Annoying Highs in 2nd Trimester

Hi All,

I am now at 22 weeks and things had been going great. I don't think I've ever before been congratulated for being a good diabetic. Last A1C was 5.3 : ), I didn't know they could go that low! Anyways the last few weeks have been very frustrating. I went from not having hardly any numbers over 150, to being in the 150's to low 200's almost once every day after a meal. Although I never seem to stay there for long (usually a fast peak where I only stay high for 30 min or so), I would LOVE to figure out how to stop this. I have tried protein and fats to slow down carbs,  less carbs, and taking my insulin before eating. Sometimes these seem to work, other times they don't.

I have also had periodic highs in the middle of the night which have never been an issue before, these last for longer and often need multiple corrections to bring them down.

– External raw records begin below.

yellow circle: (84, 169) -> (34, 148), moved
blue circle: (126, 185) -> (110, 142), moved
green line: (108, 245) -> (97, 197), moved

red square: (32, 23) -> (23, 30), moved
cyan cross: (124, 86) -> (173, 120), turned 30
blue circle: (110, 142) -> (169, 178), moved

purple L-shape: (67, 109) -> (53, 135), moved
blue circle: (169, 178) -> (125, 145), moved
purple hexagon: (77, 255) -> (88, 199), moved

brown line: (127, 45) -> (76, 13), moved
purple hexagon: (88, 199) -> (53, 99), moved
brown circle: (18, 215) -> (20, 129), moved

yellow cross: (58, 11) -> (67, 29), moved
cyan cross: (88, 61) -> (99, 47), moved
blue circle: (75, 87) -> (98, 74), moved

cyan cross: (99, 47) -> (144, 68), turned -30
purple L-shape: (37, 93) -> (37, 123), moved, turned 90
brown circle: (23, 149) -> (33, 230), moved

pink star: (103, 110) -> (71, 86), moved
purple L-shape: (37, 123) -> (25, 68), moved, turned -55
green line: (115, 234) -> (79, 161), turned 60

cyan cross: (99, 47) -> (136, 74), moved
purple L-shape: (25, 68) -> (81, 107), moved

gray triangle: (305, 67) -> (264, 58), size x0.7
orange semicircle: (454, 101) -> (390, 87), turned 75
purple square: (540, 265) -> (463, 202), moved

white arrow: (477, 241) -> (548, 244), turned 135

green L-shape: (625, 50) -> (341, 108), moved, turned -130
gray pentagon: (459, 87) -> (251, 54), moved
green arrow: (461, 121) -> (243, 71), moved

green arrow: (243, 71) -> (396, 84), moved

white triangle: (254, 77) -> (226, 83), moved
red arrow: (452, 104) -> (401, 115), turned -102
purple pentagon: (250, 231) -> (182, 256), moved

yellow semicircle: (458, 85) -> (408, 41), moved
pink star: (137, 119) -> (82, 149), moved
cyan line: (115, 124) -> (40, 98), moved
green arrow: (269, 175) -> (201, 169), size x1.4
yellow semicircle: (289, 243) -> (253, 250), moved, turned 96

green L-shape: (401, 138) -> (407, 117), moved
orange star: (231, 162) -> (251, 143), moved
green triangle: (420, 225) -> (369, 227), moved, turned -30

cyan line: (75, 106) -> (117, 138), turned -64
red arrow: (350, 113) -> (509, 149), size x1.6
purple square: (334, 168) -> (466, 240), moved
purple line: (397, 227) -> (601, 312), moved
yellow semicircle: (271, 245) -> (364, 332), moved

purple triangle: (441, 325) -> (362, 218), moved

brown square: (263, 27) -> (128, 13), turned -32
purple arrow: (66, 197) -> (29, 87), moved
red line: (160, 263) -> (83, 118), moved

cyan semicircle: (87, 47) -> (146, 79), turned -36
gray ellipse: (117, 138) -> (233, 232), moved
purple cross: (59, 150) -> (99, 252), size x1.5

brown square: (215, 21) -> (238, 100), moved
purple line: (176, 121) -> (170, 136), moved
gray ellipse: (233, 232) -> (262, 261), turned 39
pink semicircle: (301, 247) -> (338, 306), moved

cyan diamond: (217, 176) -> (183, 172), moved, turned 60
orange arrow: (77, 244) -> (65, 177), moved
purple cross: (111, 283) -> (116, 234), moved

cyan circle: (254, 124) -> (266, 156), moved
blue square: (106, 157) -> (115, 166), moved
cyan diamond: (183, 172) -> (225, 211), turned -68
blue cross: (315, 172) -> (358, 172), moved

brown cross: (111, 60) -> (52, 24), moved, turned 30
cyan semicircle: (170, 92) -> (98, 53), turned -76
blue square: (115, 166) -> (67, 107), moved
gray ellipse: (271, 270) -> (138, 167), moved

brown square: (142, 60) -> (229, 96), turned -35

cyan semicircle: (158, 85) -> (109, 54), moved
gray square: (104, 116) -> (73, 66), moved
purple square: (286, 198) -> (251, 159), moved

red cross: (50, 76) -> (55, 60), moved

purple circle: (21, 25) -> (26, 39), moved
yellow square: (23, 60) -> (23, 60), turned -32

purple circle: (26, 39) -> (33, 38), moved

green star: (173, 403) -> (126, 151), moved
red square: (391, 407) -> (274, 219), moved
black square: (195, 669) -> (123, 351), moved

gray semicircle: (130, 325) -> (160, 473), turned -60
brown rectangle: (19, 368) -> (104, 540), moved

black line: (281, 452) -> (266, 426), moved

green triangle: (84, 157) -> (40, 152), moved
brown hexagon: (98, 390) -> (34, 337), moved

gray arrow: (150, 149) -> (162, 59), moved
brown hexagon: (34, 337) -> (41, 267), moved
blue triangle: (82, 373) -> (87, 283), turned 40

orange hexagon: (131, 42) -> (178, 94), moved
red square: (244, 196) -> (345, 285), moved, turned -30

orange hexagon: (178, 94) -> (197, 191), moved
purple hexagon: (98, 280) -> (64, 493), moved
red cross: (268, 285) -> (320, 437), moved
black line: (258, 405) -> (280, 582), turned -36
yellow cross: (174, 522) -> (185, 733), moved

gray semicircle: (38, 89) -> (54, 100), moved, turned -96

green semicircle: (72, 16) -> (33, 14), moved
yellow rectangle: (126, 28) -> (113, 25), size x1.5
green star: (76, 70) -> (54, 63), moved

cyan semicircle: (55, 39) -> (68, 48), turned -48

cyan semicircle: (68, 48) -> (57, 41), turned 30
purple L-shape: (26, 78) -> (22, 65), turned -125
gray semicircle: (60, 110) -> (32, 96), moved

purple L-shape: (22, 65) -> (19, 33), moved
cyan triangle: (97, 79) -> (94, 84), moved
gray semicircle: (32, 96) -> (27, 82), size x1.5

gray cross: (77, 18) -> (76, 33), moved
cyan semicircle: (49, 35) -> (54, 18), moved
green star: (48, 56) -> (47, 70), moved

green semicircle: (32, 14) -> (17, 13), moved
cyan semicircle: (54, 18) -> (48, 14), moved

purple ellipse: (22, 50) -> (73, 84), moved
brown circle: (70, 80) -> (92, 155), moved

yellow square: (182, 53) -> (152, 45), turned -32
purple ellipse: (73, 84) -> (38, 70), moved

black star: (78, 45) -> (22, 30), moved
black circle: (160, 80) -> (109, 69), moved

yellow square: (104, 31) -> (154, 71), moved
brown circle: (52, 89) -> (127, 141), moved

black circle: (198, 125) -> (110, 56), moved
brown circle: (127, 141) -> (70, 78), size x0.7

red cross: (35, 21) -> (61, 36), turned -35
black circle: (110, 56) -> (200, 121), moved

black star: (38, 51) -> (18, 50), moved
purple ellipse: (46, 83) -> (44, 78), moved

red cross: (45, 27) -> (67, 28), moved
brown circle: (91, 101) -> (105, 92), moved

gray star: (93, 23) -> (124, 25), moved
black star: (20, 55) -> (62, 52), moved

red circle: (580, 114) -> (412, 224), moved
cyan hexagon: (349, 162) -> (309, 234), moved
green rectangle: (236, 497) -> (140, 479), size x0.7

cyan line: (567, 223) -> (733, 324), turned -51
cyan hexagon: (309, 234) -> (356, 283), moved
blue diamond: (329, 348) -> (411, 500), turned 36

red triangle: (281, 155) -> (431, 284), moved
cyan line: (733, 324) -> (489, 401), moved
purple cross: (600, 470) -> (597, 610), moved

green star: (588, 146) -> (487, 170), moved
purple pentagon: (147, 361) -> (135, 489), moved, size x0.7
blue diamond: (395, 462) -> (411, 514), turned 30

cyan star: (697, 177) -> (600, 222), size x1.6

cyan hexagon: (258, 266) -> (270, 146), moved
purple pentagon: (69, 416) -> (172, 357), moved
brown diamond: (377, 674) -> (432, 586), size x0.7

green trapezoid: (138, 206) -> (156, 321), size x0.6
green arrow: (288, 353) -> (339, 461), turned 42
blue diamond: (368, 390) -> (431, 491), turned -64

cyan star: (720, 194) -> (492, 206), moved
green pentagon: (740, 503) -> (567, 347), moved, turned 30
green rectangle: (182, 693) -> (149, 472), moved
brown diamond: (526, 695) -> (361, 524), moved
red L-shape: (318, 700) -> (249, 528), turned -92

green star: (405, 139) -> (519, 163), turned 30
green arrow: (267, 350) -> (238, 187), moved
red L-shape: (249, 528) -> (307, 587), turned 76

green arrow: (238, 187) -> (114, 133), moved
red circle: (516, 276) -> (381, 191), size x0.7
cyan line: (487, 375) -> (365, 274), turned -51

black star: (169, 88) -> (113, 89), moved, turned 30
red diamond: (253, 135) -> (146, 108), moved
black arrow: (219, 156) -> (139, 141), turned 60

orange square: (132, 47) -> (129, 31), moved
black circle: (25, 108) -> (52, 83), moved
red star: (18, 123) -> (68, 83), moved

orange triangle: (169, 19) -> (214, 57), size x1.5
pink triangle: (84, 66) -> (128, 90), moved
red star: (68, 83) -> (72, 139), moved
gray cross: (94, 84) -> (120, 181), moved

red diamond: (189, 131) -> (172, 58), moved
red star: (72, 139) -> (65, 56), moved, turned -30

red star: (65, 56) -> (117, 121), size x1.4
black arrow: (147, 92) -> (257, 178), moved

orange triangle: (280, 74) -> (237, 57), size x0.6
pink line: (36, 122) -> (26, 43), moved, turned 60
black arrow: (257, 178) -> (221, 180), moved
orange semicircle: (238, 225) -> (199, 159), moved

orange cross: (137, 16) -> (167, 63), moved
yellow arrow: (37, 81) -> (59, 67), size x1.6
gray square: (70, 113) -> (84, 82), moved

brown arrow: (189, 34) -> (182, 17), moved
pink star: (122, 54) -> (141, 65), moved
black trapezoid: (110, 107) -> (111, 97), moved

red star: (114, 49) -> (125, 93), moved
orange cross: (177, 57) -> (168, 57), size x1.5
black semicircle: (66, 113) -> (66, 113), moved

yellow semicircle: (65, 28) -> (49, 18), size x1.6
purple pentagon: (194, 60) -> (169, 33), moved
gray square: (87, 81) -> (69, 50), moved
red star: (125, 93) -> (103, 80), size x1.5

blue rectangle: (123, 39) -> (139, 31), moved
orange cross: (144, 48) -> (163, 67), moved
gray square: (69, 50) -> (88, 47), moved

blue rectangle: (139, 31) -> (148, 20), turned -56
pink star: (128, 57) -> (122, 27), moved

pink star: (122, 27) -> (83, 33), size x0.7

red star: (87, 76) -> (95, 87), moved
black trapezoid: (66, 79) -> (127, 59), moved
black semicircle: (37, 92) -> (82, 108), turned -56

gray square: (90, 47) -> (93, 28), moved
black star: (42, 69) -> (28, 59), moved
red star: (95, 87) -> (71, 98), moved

As far as I can tell there doesn't seem to be much of a pattern to when/why these are occuring.It will happen one night, then I will hang out around 95 the entire time the next  two nights.

I've gotten a few ideas from my diabetic care team - hormones and too much fat with my meals (doesn't seem to always fit the pattern, but maybe sometimes?) Was wondering what ideas you might have, or if you've experienced something similar and what worked for you.



This is pretty common.  Your insulin needs start increasing in the 2nd trimester.  By your 3rd trimester you'll be shocked at how much insulin you'll take.

A couple things that helped me:

Bolus about 10 minutes before eating.  Then an hour after eating test again and use your bolus wizard/calculator to take a correction bolus.  It will keep your post meal numbers down.

I also couldn't handle any high carb or high fat meals for dinner.  At lunch it was no problem, but dinner took forever to digest and caused delayed highs.  

You're smart to be cautious about increasing your basal.  I would only do so after having a high for 2 days in a row that wasn't linked ot what I ate.  Basal goes up partly because you're gaining baby weight and partly from the hormones like progesterone that inhibit insulin.  

Try to find a moms-to-be exercise class.  They're usually mellow classes like yoga and water aerobics.  You'll see a noticeable insulin sensitivity with exercise.  

Sounds like you're doing a really good job!  For the rest of the pregnancy be ready to make almost daily insulin changes.  You'll get the hang of it before too long.